Pourquoi il faut lire « la France sous nos yeux » de Jérôme Fourquet en cette année électorale?

Son précédent ouvrage « l’archipel français » fut en 2019 un surprenant best-seller. Il y décrivait avec brio la profonde transformation en 50 ans de notre pays avec l’abandon massif du modèle familial catholique traditionnel remplacé par un pays fragmenté en multiples îles communautaires. Le livre prémonitoire de la crise des gilets jaunes s’était révélé particulièrement éclairant sur les multiples fractures de notre pays. Deux ans après, Jérôme Fourquet revient avec un nouveau livre « la France sous nos yeux » co-écrit avec le journaliste Jean-Laurent Cassely. Il nous embarque dans un captivant tour de la France d’aujourd’hui. Je vous recommande cette lecture très instructive en cette année électorale. Je vous en livre quelques facettes.

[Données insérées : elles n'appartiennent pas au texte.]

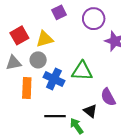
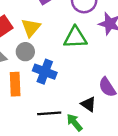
yellow triangle: (45, 39) -> (31, 28), turned -30
green triangle: (82, 71) -> (75, 38), moved

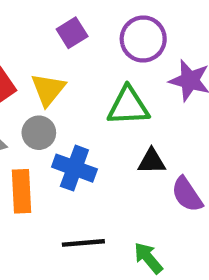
black triangle: (88, 104) -> (152, 161), moved, turned -35
green arrow: (74, 122) -> (148, 258), moved

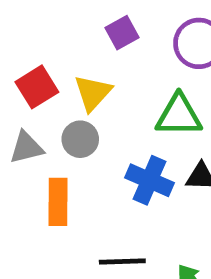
blue cross: (74, 168) -> (150, 180), moved

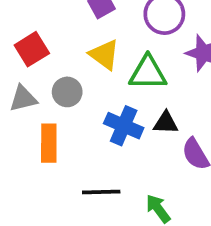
yellow triangle: (93, 93) -> (104, 55), moved, turned -36

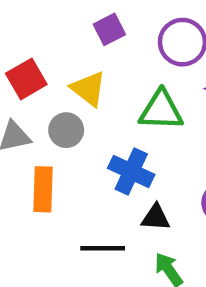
yellow triangle: (104, 55) -> (88, 89), moved
black triangle: (166, 123) -> (156, 217), moved

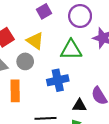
blue cross: (131, 171) -> (58, 80), turned -35
black triangle: (156, 217) -> (79, 106), moved

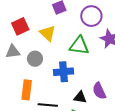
gray circle: (25, 61) -> (35, 59), moved
orange rectangle: (15, 91) -> (27, 90), moved

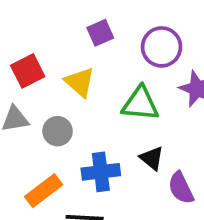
blue cross: (63, 72) -> (101, 172), moved
orange rectangle: (27, 90) -> (44, 191), turned 48
black triangle: (80, 97) -> (152, 158), moved, turned 32

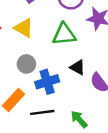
gray circle: (58, 131) -> (26, 64), moved

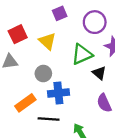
green triangle: (64, 34) -> (82, 54), turned -30
black triangle: (77, 67) -> (99, 73), moved

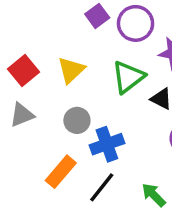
purple square: (60, 13) -> (97, 16), moved
yellow triangle: (47, 41) -> (71, 70), turned 48
black line: (49, 119) -> (102, 187), turned -42

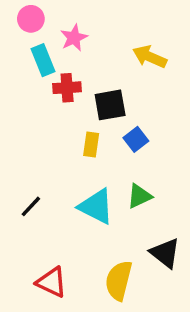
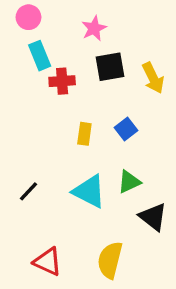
pink star: (74, 38) -> (94, 28), moved
yellow arrow: (150, 57) -> (153, 78), moved, turned -140
black square: (110, 105) -> (110, 67), moved
black triangle: (165, 253) -> (153, 217), moved

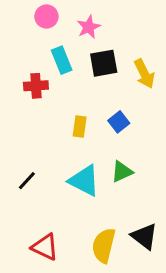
pink circle: (28, 17) -> (46, 17), moved
cyan rectangle: (40, 56) -> (62, 60), moved
red cross: (62, 81) -> (36, 86), moved
black triangle: (153, 217) -> (144, 236), moved

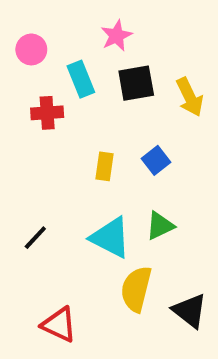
pink circle: (46, 17) -> (31, 49), moved
yellow semicircle: (104, 245) -> (136, 289), moved

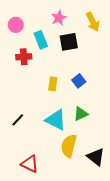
yellow arrow: (190, 97) -> (93, 22), moved

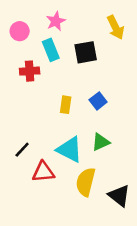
pink star: (59, 18) -> (56, 21), moved
red triangle: (30, 164) -> (43, 172), moved, turned -30

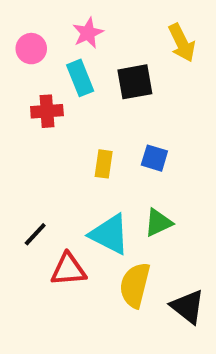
blue square: (98, 101) -> (154, 158), turned -35

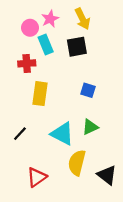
yellow arrow: (182, 43) -> (82, 19), moved
pink circle: (31, 49) -> (30, 28), moved
yellow rectangle: (104, 164) -> (40, 94), moved, size x1.5
red triangle: (68, 270) -> (37, 177), moved, turned -30

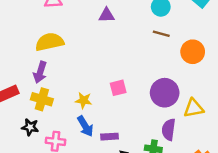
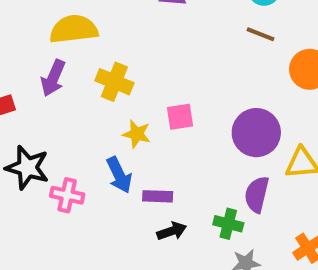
yellow cross: (42, 99) -> (114, 82), moved
yellow star: (84, 100) -> (137, 134), moved
black star: (30, 127) -> (27, 168), size x1.5

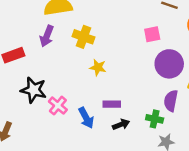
pink square: (180, 117) -> (152, 34), moved
blue arrow: (119, 175) -> (86, 118), moved
pink cross: (67, 195) -> (58, 106), turned 30

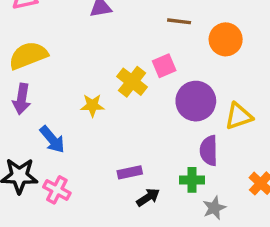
yellow cross: (83, 37) -> (132, 82), moved, turned 30
yellow star: (98, 67) -> (92, 105), moved
blue arrow: (86, 118) -> (52, 139), moved

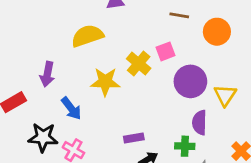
yellow semicircle: (28, 55) -> (87, 36), moved
yellow star: (92, 105) -> (105, 82), size x1.5
yellow triangle: (239, 116) -> (225, 95), turned -40

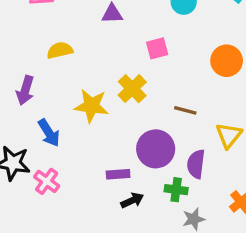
brown line: (179, 15) -> (185, 110), moved
yellow semicircle: (87, 36) -> (60, 50), moved, size x0.7
pink square: (166, 51) -> (157, 48), moved
purple circle: (190, 81) -> (156, 149), moved

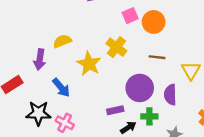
yellow semicircle: (60, 50) -> (62, 41), moved
orange circle: (227, 61) -> (154, 22), moved
yellow star: (91, 106) -> (89, 64), turned 30
green cross: (176, 190) -> (149, 116), moved

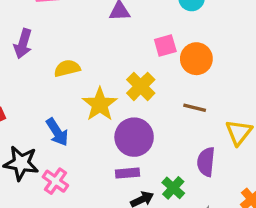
purple arrow: (40, 60) -> (23, 44), moved
purple circle: (140, 88) -> (134, 137), moved
green cross: (149, 116) -> (173, 188), turned 35

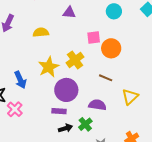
yellow semicircle: (67, 68) -> (41, 32), moved
purple semicircle: (206, 162) -> (97, 105), moved, turned 84

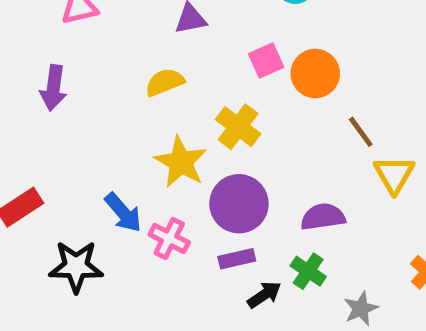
yellow semicircle: (41, 32) -> (165, 82), moved
brown line: (106, 78) -> (361, 132), moved, turned 48
pink cross: (15, 109) -> (169, 238), moved

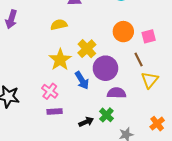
pink square: (266, 61) -> (149, 36), moved
purple circle: (239, 204) -> (105, 68), moved
blue arrow: (123, 213) -> (82, 80), moved
purple rectangle: (237, 259) -> (55, 112), moved

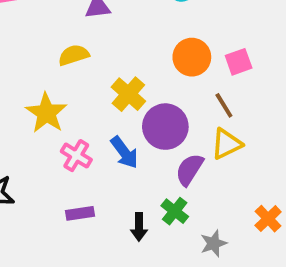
yellow star: (60, 60) -> (46, 113), moved
yellow triangle: (150, 80) -> (226, 144), moved, turned 30
pink cross: (50, 91) -> (76, 156), moved
purple semicircle: (117, 93) -> (189, 170), turned -54
black arrow: (86, 122) -> (139, 227), turned 120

« La France sous nos yeux » a changé mais pas nos lunettes pour en parler

La France d’aujourd’hui n’a plus grand chose à voir avec celle des années 80, il y a 40 ans. Et pourtant nous continuons à en parler comme si nous venions de sortir des 30 glorieuses. C’est en partant de ce constat que Jérôme Fourquet nous emmène en voyage dans la France d’aujourd’hui.

Le voyage donne parfois le tournis tant la métamorphose est profonde. « Je ne reconnais plus mon pays » nous disent une large part de nos concitoyens. En entendant cette phrase, on pense immédiatement à l’immigration surtout en ce moment. Le sujet n’est pas central dans cet ouvrage contrairement au précédent. Le livre nous montre que les Français ont bien d’autres raisons d’être déboussolés tant l’évolution du pays est vertigineuse.

Pour ce voyage, les auteurs s’appuient sur un passionnant croisement de différentes disciplines : économie, sociologie, démographie, géographie (l’ouvrage compte plusieurs dizaines de cartes), statistiques. Du macro au micro, ils nous racontent d' »étonnantes » histoires de la France d’aujourd’hui.

« La France sous nos yeux » est largement désindustrialisée

A l’école, nous avons tous appris que l’économie se divisait en 3 secteurs : secteur primaire, secteur secondaire et secteur tertiaire. Dans la France d’aujourd’hui, le secteur primaire a quasiment disparu. Les mines ont fermé, la pêche est une activité économique marginale. Quant aux agriculteurs, ils ne sont « plus que » 400.000 en France soit 1.5% de la population active. Leur nombre a été divisé par 4 depuis 40 ans. Il a encore baissé de plus de 20% ces 10 dernières années.

Quant à l’industrie, elle ne représente plus que 13.3% des emplois. Au-delà de ce chiffre relativement abstrait, Jérôme Fourquet nous fait toucher du doigt les conséquences physiques de cette désindustrialisation sur le territoire.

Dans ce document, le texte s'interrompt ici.